ACTIVITY: From the entries below, output the line with "lugar el próximo" and each following line up to and including the line with "Si les crypto-actifs", exactly as written.

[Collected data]
Start of Block

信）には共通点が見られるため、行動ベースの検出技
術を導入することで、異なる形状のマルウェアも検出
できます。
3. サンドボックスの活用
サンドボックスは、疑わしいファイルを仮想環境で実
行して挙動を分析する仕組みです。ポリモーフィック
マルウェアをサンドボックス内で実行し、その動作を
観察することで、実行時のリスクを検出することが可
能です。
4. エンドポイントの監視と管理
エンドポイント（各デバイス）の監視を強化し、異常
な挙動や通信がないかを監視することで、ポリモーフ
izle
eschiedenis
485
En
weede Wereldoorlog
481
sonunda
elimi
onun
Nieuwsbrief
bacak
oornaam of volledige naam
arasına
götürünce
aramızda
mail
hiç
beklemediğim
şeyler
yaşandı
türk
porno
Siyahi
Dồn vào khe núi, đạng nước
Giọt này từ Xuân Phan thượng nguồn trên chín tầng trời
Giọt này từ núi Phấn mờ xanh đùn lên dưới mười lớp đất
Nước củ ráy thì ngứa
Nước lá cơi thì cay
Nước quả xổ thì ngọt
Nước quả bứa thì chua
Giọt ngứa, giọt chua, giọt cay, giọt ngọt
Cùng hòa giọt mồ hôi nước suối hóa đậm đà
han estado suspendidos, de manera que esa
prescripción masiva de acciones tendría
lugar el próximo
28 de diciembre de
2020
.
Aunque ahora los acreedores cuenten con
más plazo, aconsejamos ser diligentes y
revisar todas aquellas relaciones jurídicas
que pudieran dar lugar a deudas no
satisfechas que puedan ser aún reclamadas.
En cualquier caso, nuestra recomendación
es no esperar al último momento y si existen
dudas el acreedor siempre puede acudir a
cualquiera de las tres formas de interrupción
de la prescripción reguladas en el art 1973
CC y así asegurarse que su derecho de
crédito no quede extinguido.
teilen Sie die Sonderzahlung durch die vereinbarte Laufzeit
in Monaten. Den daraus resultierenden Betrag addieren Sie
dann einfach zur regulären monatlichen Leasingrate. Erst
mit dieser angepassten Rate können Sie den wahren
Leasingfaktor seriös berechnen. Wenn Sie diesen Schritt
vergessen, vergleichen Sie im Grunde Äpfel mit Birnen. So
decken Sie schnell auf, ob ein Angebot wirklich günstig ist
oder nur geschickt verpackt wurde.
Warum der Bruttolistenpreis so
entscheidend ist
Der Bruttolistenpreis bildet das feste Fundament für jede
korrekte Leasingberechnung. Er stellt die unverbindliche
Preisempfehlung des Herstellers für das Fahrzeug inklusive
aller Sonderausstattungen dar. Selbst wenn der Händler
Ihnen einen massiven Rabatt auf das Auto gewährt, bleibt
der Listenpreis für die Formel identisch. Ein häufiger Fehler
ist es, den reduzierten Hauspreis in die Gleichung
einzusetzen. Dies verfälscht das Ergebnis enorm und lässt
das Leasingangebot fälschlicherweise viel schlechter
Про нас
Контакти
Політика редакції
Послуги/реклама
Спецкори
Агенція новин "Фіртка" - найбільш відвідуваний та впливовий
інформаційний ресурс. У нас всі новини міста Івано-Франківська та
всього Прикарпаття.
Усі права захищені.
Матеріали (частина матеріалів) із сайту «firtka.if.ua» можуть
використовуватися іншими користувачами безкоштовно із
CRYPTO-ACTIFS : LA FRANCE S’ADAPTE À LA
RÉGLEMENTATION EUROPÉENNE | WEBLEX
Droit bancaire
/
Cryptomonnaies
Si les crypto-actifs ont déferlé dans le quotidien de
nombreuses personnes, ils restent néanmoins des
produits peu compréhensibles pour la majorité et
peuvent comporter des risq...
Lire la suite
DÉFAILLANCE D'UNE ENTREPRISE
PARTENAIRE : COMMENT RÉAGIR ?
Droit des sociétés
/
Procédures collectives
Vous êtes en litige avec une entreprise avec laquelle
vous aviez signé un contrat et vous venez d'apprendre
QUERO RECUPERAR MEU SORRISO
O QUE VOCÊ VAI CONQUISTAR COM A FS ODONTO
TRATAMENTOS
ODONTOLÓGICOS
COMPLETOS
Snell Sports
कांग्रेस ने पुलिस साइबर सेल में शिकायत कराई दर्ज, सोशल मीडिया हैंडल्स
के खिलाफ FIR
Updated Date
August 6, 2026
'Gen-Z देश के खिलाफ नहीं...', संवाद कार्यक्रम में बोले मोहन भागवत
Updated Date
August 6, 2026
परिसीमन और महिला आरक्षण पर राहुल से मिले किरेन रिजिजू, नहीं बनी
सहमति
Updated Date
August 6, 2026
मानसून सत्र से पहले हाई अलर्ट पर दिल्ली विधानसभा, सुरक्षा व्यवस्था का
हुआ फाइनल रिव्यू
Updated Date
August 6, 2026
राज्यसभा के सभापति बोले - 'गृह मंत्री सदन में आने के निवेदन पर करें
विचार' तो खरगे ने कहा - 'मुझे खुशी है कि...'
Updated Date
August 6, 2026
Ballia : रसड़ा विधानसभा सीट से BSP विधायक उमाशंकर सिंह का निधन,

End of Block
Start of Block

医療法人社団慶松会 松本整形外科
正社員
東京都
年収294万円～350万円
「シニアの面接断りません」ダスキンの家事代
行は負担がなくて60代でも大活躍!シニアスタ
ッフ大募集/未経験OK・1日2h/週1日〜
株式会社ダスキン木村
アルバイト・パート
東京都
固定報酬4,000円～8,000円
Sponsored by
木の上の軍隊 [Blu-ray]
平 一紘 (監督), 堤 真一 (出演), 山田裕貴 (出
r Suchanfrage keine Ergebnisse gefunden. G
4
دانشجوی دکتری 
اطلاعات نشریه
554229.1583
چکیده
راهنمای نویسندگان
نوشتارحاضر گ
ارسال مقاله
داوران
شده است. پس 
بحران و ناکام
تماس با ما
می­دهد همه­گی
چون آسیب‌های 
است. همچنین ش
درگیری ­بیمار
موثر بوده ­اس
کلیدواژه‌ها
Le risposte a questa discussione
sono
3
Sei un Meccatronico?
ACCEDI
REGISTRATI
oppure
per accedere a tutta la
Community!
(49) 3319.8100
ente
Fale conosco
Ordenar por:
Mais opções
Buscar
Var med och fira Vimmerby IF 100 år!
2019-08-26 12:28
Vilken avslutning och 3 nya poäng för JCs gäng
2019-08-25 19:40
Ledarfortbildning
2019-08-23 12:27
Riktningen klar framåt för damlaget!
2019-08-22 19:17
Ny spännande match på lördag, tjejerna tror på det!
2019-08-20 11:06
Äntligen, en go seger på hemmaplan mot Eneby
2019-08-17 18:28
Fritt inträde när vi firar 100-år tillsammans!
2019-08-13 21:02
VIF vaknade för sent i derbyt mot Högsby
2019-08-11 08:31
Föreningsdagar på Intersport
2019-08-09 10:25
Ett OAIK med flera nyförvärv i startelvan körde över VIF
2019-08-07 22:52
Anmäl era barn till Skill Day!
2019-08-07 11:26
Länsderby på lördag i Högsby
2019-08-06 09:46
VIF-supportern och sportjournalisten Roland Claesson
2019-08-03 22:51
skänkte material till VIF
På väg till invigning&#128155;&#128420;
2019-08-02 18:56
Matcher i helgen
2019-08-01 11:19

End of Block

ANSWER FOR THIS EXERCISE:
lugar el próximo
28 de diciembre de
2020
.
Aunque ahora los acreedores cuenten con
más plazo, aconsejamos ser diligentes y
revisar todas aquellas relaciones jurídicas
que pudieran dar lugar a deudas no
satisfechas que puedan ser aún reclamadas.
En cualquier caso, nuestra recomendación
es no esperar al último momento y si existen
dudas el acreedor siempre puede acudir a
cualquiera de las tres formas de interrupción
de la prescripción reguladas en el art 1973
CC y así asegurarse que su derecho de
crédito no quede extinguido.
teilen Sie die Sonderzahlung durch die vereinbarte Laufzeit
in Monaten. Den daraus resultierenden Betrag addieren Sie
dann einfach zur regulären monatlichen Leasingrate. Erst
mit dieser angepassten Rate können Sie den wahren
Leasingfaktor seriös berechnen. Wenn Sie diesen Schritt
vergessen, vergleichen Sie im Grunde Äpfel mit Birnen. So
decken Sie schnell auf, ob ein Angebot wirklich günstig ist
oder nur geschickt verpackt wurde.
Warum der Bruttolistenpreis so
entscheidend ist
Der Bruttolistenpreis bildet das feste Fundament für jede
korrekte Leasingberechnung. Er stellt die unverbindliche
Preisempfehlung des Herstellers für das Fahrzeug inklusive
aller Sonderausstattungen dar. Selbst wenn der Händler
Ihnen einen massiven Rabatt auf das Auto gewährt, bleibt
der Listenpreis für die Formel identisch. Ein häufiger Fehler
ist es, den reduzierten Hauspreis in die Gleichung
einzusetzen. Dies verfälscht das Ergebnis enorm und lässt
das Leasingangebot fälschlicherweise viel schlechter
Про нас
Контакти
Політика редакції
Послуги/реклама
Спецкори
Агенція новин "Фіртка" - найбільш відвідуваний та впливовий
інформаційний ресурс. У нас всі новини міста Івано-Франківська та
всього Прикарпаття.
Усі права захищені.
Матеріали (частина матеріалів) із сайту «firtka.if.ua» можуть
використовуватися іншими користувачами безкоштовно із
CRYPTO-ACTIFS : LA FRANCE S’ADAPTE À LA
RÉGLEMENTATION EUROPÉENNE | WEBLEX
Droit bancaire
/
Cryptomonnaies
Si les crypto-actifs ont déferlé dans le quotidien de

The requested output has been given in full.